Fines for traffic offences should be pegged to the open market value of the offending motorist's vehicle, which would enhance the deterrent effect against unsafe driving.
In doing so, motorists who own luxury cars would pay a bigger fine for the same offence compared with those who drive cheaper vehicles, and this would make fines more meaningful as a deterrent, said Nominated MP Walter Theseira yesterday.
This would be a more practical way here than pegging fines to the income levels of errant motorists, he added, citing the example of a Finnish businessman who was fined €54,024 (S$82,400) for driving at 64 miles (103km) per hour in a 50 mile per hour zone.
"I think it reasonable to presume that the driver of a large luxury car is able to pay more than one driving a cheaper vehicle, and would likely regard the demerit points and other consequences of an offence as far more serious than the value of the fine itself," Mr Theseira added.
"In fact, insofar as many luxury cars are marketed as safer than less well-equipped cars, there is even more reason to increase the optimal fine as a deterrent, since the perceived risk of injury to the drivers themselves will be lower and they may be more inclined to speed."
In response to Dr Theseira's suggestion, Senior Parliamentary Secretary for Home Affairs Sun Xueling noted that while some jurisdictions such as Finland have implemented an income-based system, others such as Britain had piloted similar trials that were eventually discontinued.
She added that the Ministry of Home Affairs will study the suitability and impact of implementing a similar system.
Questions on the enhanced laws
Would a motorist be punished twice for committing dangerous or careless driving offences while driving under the influence (DUI) of alcohol or drugs?
There is no "double penalty", said Second Minister for Home Affairs Josephine Teo.
A motorist committing DUI offences will be liable for penalties, even if he was not driving dangerously or carelessly.

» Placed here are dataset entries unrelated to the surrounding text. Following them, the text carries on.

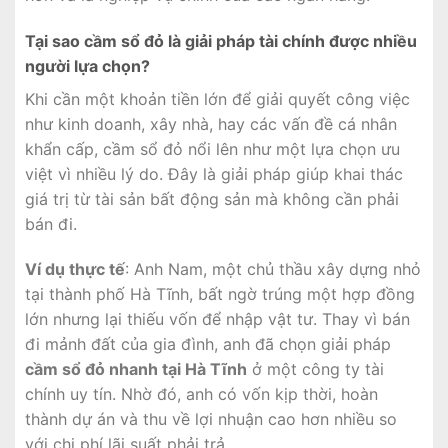
Tại sao cầm sổ đỏ là giải pháp tài chính được nhiều
người lựa chọn?
Khi cần một khoản tiền lớn để giải quyết công việc
như kinh doanh, xây nhà, hay các vấn đề cá nhân
khẩn cấp, cầm sổ đỏ nổi lên như một lựa chọn ưu
việt vì nhiều lý do. Đây là giải pháp giúp khai thác
giá trị từ tài sản bất động sản mà không cần phải
bán đi.
Ví dụ thực tế
: Anh Nam, một chủ thầu xây dựng nhỏ
tại thành phố Hà Tĩnh, bất ngờ trúng một hợp đồng
lớn nhưng lại thiếu vốn để nhập vật tư. Thay vì bán
đi mảnh đất của gia đình, anh đã chọn giải pháp
cầm sổ đỏ nhanh tại Hà Tĩnh
ở một công ty tài
chính uy tín. Nhờ đó, anh có vốn kịp thời, hoàn
thành dự án và thu về lợi nhuận cao hơn nhiều so
với chi phí lãi suất phải trả.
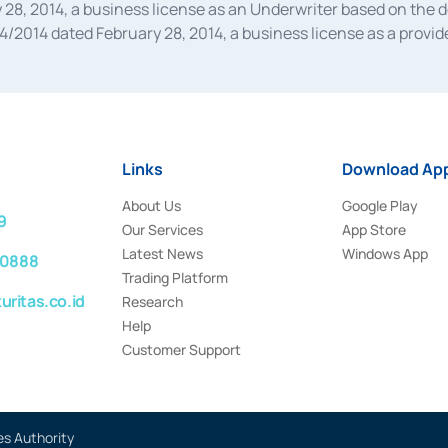
28, 2014, a business license as an Underwriter based on the 
014 dated February 28, 2014, a business license as a provider
 Financial Services Authority Number S-67/PM.21/2014 dated Fe
and joint ventures based on the decision letter of the Financ
 Bank Indonesia, among others as an Intermediary for the Impl
usiness licenses from Bank Indonesia as a Supporting Institut
e was issued in 2018.
Links
Download App
About Us
Google Play
9
Our Services
App Store
Latest News
Windows App
 0888
Trading Platform
ritas.co.id
Research
Help
Customer Support
es Authority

If he was also driving dangerously or carelessly, he would be liable for penalties for that offence instead of DUI.
By considering an accused person's past compounded offences in sentencing, does it change the legal position that compounding an offence amounts to an acquittal?
Mrs Teo said the courts should be able to consider an individual's history of past compounded offences, for example, whether he had one or many such offences. "In any case, this will only apply within the Road Traffic Act," she said.
She said those who choose to accept compounded offences should do so with the awareness that they could be treated as an aggravating factor in a future conviction.
Are motorists liable in accidents involving jaywalkers?
A motorist who abides by the traffic rules but knocks down a jaywalker because the latter appeared suddenly will not be liable, Mrs Teo said.
A driver will be prosecuted if he is found to have not been driving safely. The jaywalker may also be taken to task, Mrs Teo said.
Zaihan Mohamed Yusof
This was one of many suggestions by MPs during the second reading of the Road Traffic (Amendment) Bill, which also saw one NMP sharing her close shave with the dangers of discretionary right-turn junctions.
Drawing gasps from the House, Professor Lim Sun Sun revealed that she was knocked down last month while crossing the road at the junction of Upper Changi Road East and Somapah Road, by a double-decker bus making a discretionary right turn.
While she was largely unscathed apart from "severe aching" the next few days, the incident showed that such junctions are "fundamentally problematic", said Prof Lim.
The issue was also raised by other MPs, who urged the Land Transport Authority to expedite the implementation of red, amber, green (RAG) arrows to control right turns at traffic light junctions. Last April, LTA said it would take five years to replace the bulk of discretionary right turns. Of the around 1,600 traffic junctions, over 250 have been installed with RAG arrows so far.
Other suggestions yesterday included leveraging on new technologies to enhance road safety.
Mr Ang Hin Kee (Ang Mo Kio GRC) suggested issuing rebates to car dealers who install safety-enabling technologies such as auto-brake functions in their vehicles.
The use of ignition interlock devices - which require drivers to blow into a mouthpiece to measure their alcohol levels before they can start the vehicle - was also mooted by several MPs including Mr Melvin Yong (Tanjong Pagar GRC), who said these devices should be installed in vehicles owned or driven by convicted drink drivers.
Some MPs also urged the Home Ministry to continue to educate road users. Ms Rahayu Mahzam (Jurong GRC) called for the ministry to engage and shape the behaviours of vocational drivers.